• [Entries supplied]:
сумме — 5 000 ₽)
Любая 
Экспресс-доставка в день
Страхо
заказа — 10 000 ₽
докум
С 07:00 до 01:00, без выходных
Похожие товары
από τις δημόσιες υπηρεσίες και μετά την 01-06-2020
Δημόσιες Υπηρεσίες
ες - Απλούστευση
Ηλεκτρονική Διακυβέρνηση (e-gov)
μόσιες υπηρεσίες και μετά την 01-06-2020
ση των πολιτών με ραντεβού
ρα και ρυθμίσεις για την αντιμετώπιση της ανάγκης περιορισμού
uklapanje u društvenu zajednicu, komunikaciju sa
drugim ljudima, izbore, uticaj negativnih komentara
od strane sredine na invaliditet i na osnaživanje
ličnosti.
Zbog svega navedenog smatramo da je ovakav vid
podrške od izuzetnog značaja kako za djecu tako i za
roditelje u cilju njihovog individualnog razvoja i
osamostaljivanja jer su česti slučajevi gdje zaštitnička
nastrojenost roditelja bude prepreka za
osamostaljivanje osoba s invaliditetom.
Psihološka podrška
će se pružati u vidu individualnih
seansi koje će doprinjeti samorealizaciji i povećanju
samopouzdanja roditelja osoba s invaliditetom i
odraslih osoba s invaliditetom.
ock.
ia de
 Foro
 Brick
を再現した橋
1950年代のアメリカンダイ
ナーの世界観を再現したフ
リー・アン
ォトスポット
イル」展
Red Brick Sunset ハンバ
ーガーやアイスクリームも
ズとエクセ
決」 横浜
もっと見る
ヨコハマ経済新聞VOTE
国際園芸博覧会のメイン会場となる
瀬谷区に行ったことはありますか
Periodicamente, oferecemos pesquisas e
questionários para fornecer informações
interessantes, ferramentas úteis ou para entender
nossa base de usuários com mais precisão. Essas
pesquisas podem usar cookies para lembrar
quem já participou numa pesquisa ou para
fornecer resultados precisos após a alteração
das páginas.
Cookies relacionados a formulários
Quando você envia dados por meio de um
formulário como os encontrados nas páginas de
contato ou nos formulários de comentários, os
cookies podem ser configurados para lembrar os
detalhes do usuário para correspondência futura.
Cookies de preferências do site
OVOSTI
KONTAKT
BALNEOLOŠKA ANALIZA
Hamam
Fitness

• [Instructions to follow]: So that nothing is lost, retype every entry in the listing above exactly.

• [Solution to the exercise]:
сумме — 5 000 ₽)
Любая 
Экспресс-доставка в день
Страхо
заказа — 10 000 ₽
докум
С 07:00 до 01:00, без выходных
Похожие товары
από τις δημόσιες υπηρεσίες και μετά την 01-06-2020
Δημόσιες Υπηρεσίες
ες - Απλούστευση
Ηλεκτρονική Διακυβέρνηση (e-gov)
μόσιες υπηρεσίες και μετά την 01-06-2020
ση των πολιτών με ραντεβού
ρα και ρυθμίσεις για την αντιμετώπιση της ανάγκης περιορισμού
uklapanje u društvenu zajednicu, komunikaciju sa
drugim ljudima, izbore, uticaj negativnih komentara
od strane sredine na invaliditet i na osnaživanje
ličnosti.
Zbog svega navedenog smatramo da je ovakav vid
podrške od izuzetnog značaja kako za djecu tako i za
roditelje u cilju njihovog individualnog razvoja i
osamostaljivanja jer su česti slučajevi gdje zaštitnička
nastrojenost roditelja bude prepreka za
osamostaljivanje osoba s invaliditetom.
Psihološka podrška
će se pružati u vidu individualnih
seansi koje će doprinjeti samorealizaciji i povećanju
samopouzdanja roditelja osoba s invaliditetom i
odraslih osoba s invaliditetom.
ock.
ia de
 Foro
 Brick
を再現した橋
1950年代のアメリカンダイ
ナーの世界観を再現したフ
リー・アン
ォトスポット
イル」展
Red Brick Sunset ハンバ
ーガーやアイスクリームも
ズとエクセ
決」 横浜
もっと見る
ヨコハマ経済新聞VOTE
国際園芸博覧会のメイン会場となる
瀬谷区に行ったことはありますか
Periodicamente, oferecemos pesquisas e
questionários para fornecer informações
interessantes, ferramentas úteis ou para entender
nossa base de usuários com mais precisão. Essas
pesquisas podem usar cookies para lembrar
quem já participou numa pesquisa ou para
fornecer resultados precisos após a alteração
das páginas.
Cookies relacionados a formulários
Quando você envia dados por meio de um
formulário como os encontrados nas páginas de
contato ou nos formulários de comentários, os
cookies podem ser configurados para lembrar os
detalhes do usuário para correspondência futura.
Cookies de preferências do site
OVOSTI
KONTAKT
BALNEOLOŠKA ANALIZA
Hamam
Fitness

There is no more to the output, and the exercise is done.